“Serene handcrafted loft space in the heart of East Williamsburg” is enough to persuade me. Picturing myself lazing in the effortlessly cool Humphrey loft from Gossip Girl, I click book and close my silver MacBook, hot from the hour of searching.

It’s my first day in New York. Six hours since I left Los Angeles, I hail a bright yellow cab straight to Brooklyn. Bypassing the obligatory tourist spots that come to mind when you think of Manhattan – much eager to see the edgy street fashion, the smorgasbord of arty cafes and flea markets of its neighbouring boroughs.

Weaving our way through thin streets splashed in street art, we follow the black street sign that points us down Henry Street. The cab driver stops next to a four-storey rustic maroon building with small windows, points towards what looks like a café. “That’s number 5 girl,” he yells over his left shoulder.

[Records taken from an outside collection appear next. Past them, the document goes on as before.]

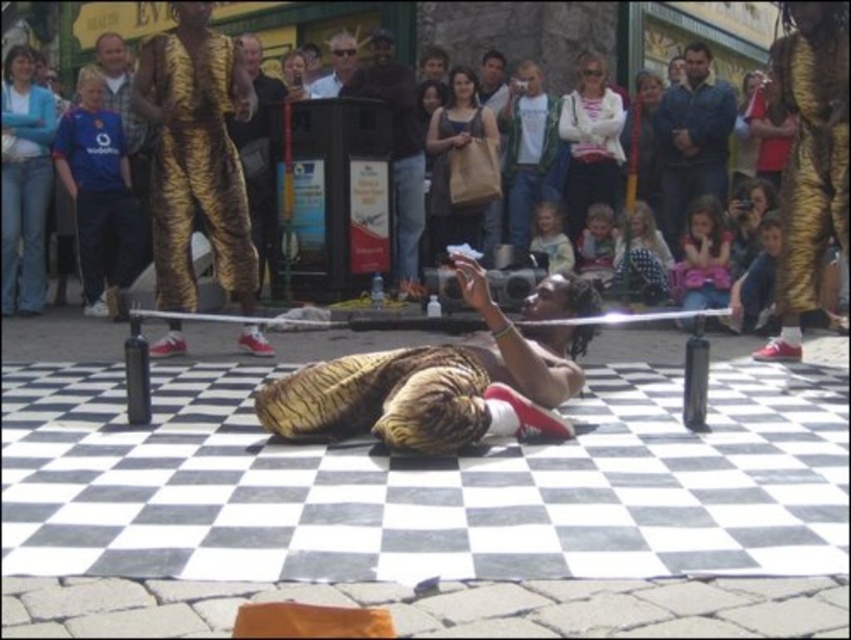 You are a photographer trying to capture the street performance. You want to position yourself so that the white sweater at center and the matte gold costume at upper center are both visible in your frame. Based on their positions, which object should you place closer to the left side of your camera view?

The white sweater at center is to the left of the matte gold costume at upper center, so you should place the white sweater at center closer to the left side of your camera view.

You are a photographer standing at the edge of the checkered mat. You want to take a photo that includes both the white sweater at center and the matte gold costume at upper center. Given that your camera has a maximum focus range of 3 feet, will you be able to capture both objects clearly in the same frame?

The white sweater at center and matte gold costume at upper center are 3.38 feet apart, which exceeds the camera maximum focus range of 3 feet. Therefore, you cannot capture both objects clearly in the same frame.

You are a spectator standing at the edge of the checkered mat observing the street performance. There are two points marked on the mat at coordinates point (220,97) and point (644,193). Which of these points is closer to you?

Point (220,97) is closer to the viewer than point (644,193). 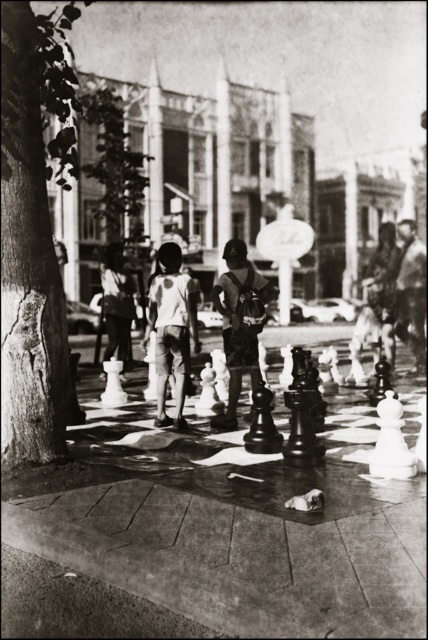 Can you confirm if light gray cotton shorts at center is wider than dark blue denim shorts at center?

Yes.

I want to click on light gray cotton shorts at center, so click(x=172, y=328). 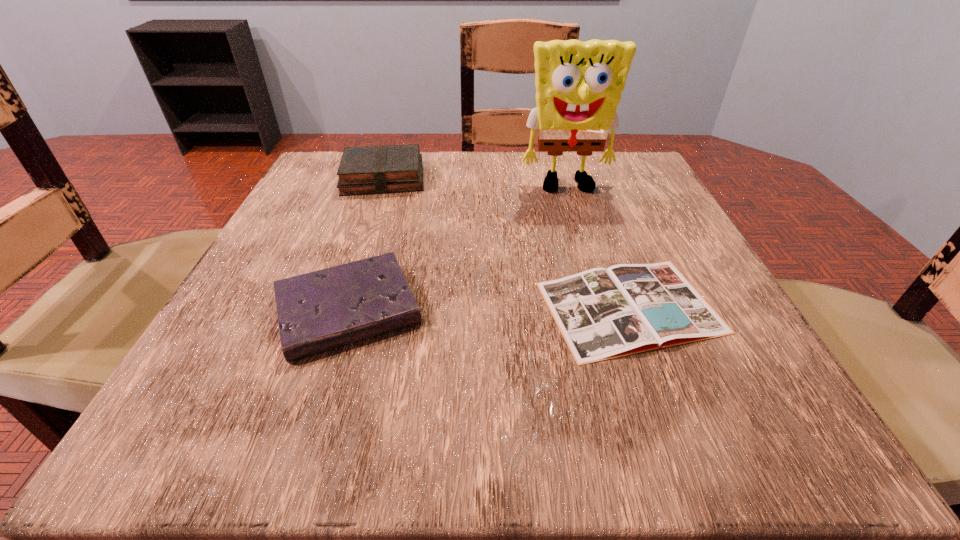 At what (x,y) coordinates should I click in order to perform the action: click on sponge at the far edge. Please return your answer as a coordinate pair (x, y). The image size is (960, 540). Looking at the image, I should click on click(x=578, y=84).

The width and height of the screenshot is (960, 540). Identify the location of book that is at the far edge. (382, 169).

Where is `book at the left edge`? The height and width of the screenshot is (540, 960). book at the left edge is located at coordinates (382, 169).

Identify the location of diary that is at the left edge. Image resolution: width=960 pixels, height=540 pixels. (318, 311).

Where is `sponge present at the right edge`? The height and width of the screenshot is (540, 960). sponge present at the right edge is located at coordinates (578, 84).

Find the location of a particular element. The width and height of the screenshot is (960, 540). book that is at the right edge is located at coordinates (602, 314).

Locate an element on the screen. This screenshot has width=960, height=540. object located at the far left corner is located at coordinates (382, 169).

You are a GUI agent. You are given a task and a screenshot of the screen. Output one action in this format:
    pyautogui.click(x=<x>, y=<y>)
    Task: Click on the object that is at the far right corner
    The height and width of the screenshot is (540, 960).
    Given the screenshot: What is the action you would take?
    pyautogui.click(x=578, y=84)

This screenshot has height=540, width=960. I want to click on free space at the far edge of the desktop, so click(x=411, y=195).

In the image, there is a desktop. Where is `vacant space at the near edge`? vacant space at the near edge is located at coordinates (333, 437). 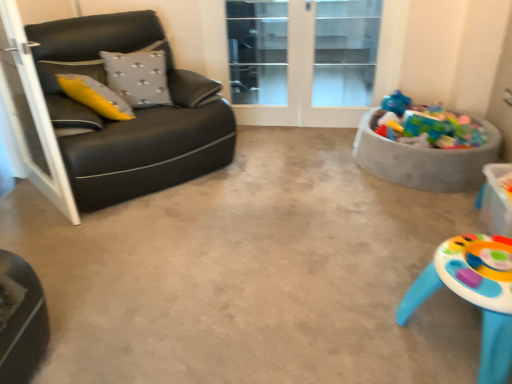 Where is `free spot behind matte plastic table at lower right`? The width and height of the screenshot is (512, 384). free spot behind matte plastic table at lower right is located at coordinates (389, 241).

The front of the building has seen its share of graffiti, but of the artistic kind. I marvel at a large mural of a dear and a wolf connecting paws in a warm embrace. There’s a glass table in front of the wall. Unsure of its purpose, I question why it needs a purpose. Indifference is celebrated here. Things don’t have to make sense. Up on the top left of the wall is a website, I’m guessing the artists. That’s the thing about street art in Brooklyn; it’s just that – art, not graffiti.

I knock on the black steel door covered in old Pokémon stickers. “Hey Aussie, I’m Tag!” the man says as he greets me with open arms, literally. “Welcome to Brooklyn. The only rule I have is to keep the art and sculptures where they are – everything else is fine by me,” he beams. He’s wearing an unbranded teal tee, black jeans and torn khaki coloured converse. His hair is short but his beard is long, and he’s got the kind of white blue eyes that would have got him places in his 40 something year life.

His loft is everything I’d imagined – exposed brick walls, a fireplace, the utensils out on the kitchen wall for display, dark brown guitar hanging from his lounge room wall, and prints filling most of the spaces. But the best thing about the place can’t sell the space in a picture – Tag.

“So I know why you chose my loft – the roof deck,” Tag laughs cheekily – the kind of laugh from his eyes. “Grab a beer from the fridge and let’s go up.” A Brooklyn Lager cold in hand, I run up the swivel staircase to catch up to Tag. I find him lazing out on the first of the mismatched couches, logistically positioned for the best views of the city. A view of a closer building with “punks never die” in red paint reminds me I’m in Brooklyn.